Fix a nasty bug in the bytecode VM initialisation #13549

stedolan · 2024-10-14T09:50:25Z

The patch

The bytecode VM uses a fixed 7-instruction sequence of bytecode to set up a call from C into OCaml. This bytecode sequence requires initialisation, to register the code fragment (and thread the bytecode, if not a debug build).

Currently, this code sequence is defined per-thread and initialised on first use. This patch changes it to be defined globally and initialised at startup. (The main thread's copy was already initialised at startup through caml_init_callbacks. The change here is to make that the only copy).
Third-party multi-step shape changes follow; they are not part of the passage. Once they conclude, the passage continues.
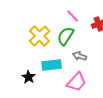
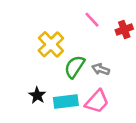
green semicircle: (66, 36) -> (75, 67), moved
cyan rectangle: (52, 65) -> (66, 102), moved

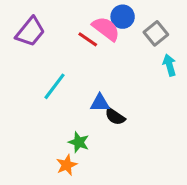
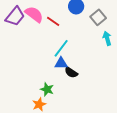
pink semicircle: (106, 29) -> (34, 14), moved
cyan line: (54, 86) -> (61, 48), moved

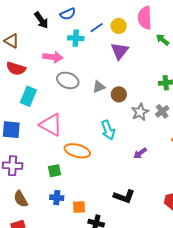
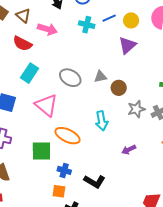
pink arrow: (53, 57) -> (47, 29), moved
gray ellipse: (68, 80) -> (70, 78), moved
green square: (55, 171) -> (41, 151), size x1.5
black L-shape: (124, 197) -> (95, 181), moved
blue cross: (57, 198) -> (64, 170), moved

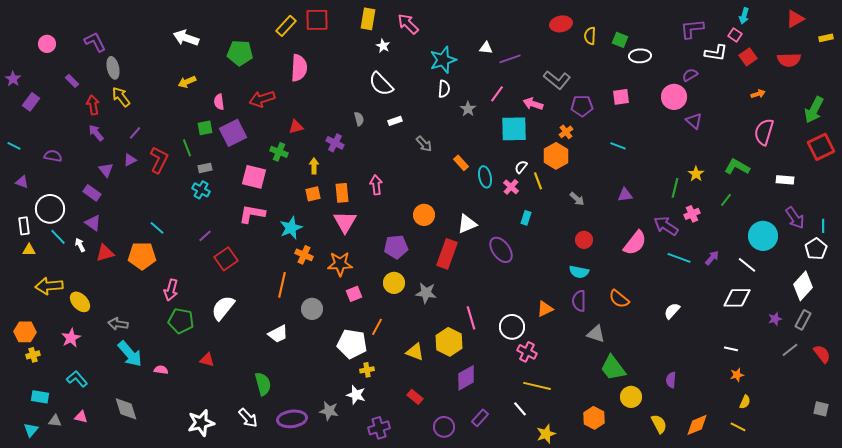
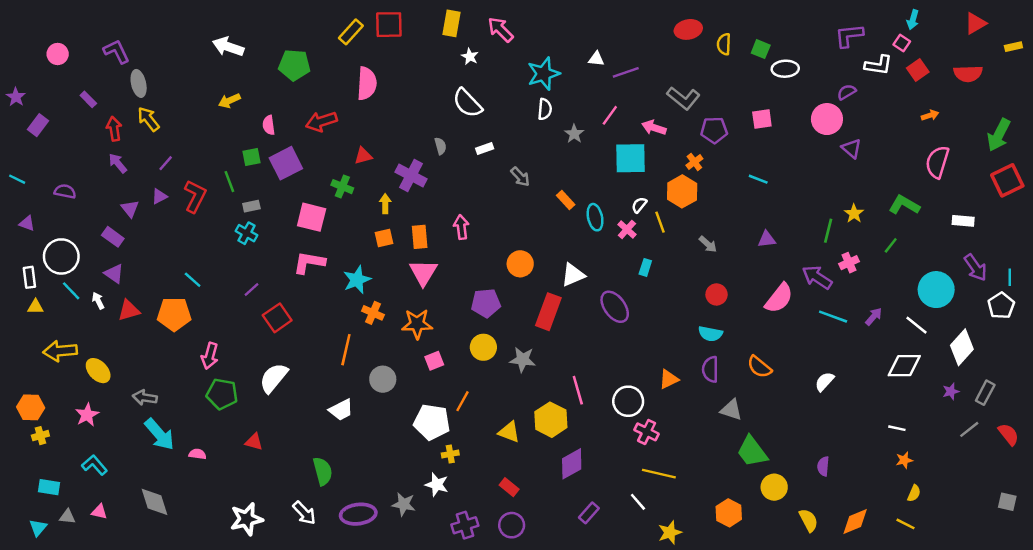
purple cross: (335, 143) -> (411, 175), size x1.4
white diamond: (803, 286) -> (962, 347), moved
purple circle: (444, 427) -> (512, 525), moved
Using a code sequence per thread instead of one global one is somewhat less efficient but not by itself a bug. The problem is that the code fragments leaked, as they were not unregistered at thread termination. This causes #13512.

The bug

With the old code, the following sequence of unfortunate events can occur, if you are very, very unlucky (or you are @jmid with multicoretests, manufacturing bad luck on an industrial scale):

The program uses Domain.spawn f, which creates a new domain and uses caml_callback_res to invoke f.
When caml_callback_res is called, the callback initialisation logic runs, creating a 28-byte code fragment. This fragment covers the 7-instruction callback sequence stored in thread-local storage.
Later, the domain terminates. The C library / OS frees resources used by its threads, including the memory for thread-local storage. The 28-byte code fragment remains registered.
Later, another domain does a minor GC, and runs out of space on the major heap to promote live blocks to. It requests more memory from the OS, which happens to return a 32K pool that includes the 28 bytes that are still registered as a code fragment. A particularly unlucky value is promoted into those 28 bytes.
This unlucky value remains live, but happens not to be pointed to by any other heap value: all references to it are from local variables (so, on the bytecode stack).
At the start of the next major GC cycle, the runtime scans the stack. The bytecode stack contains an arbitrary mix of values and code pointers (return addresses & exception handlers), so the GC skips over any pointers it finds that lie inside code fragments. So, it does not see that the unlucky value is live.
The unlucky value gets collected, despite being in use, causing chaos when it's next used.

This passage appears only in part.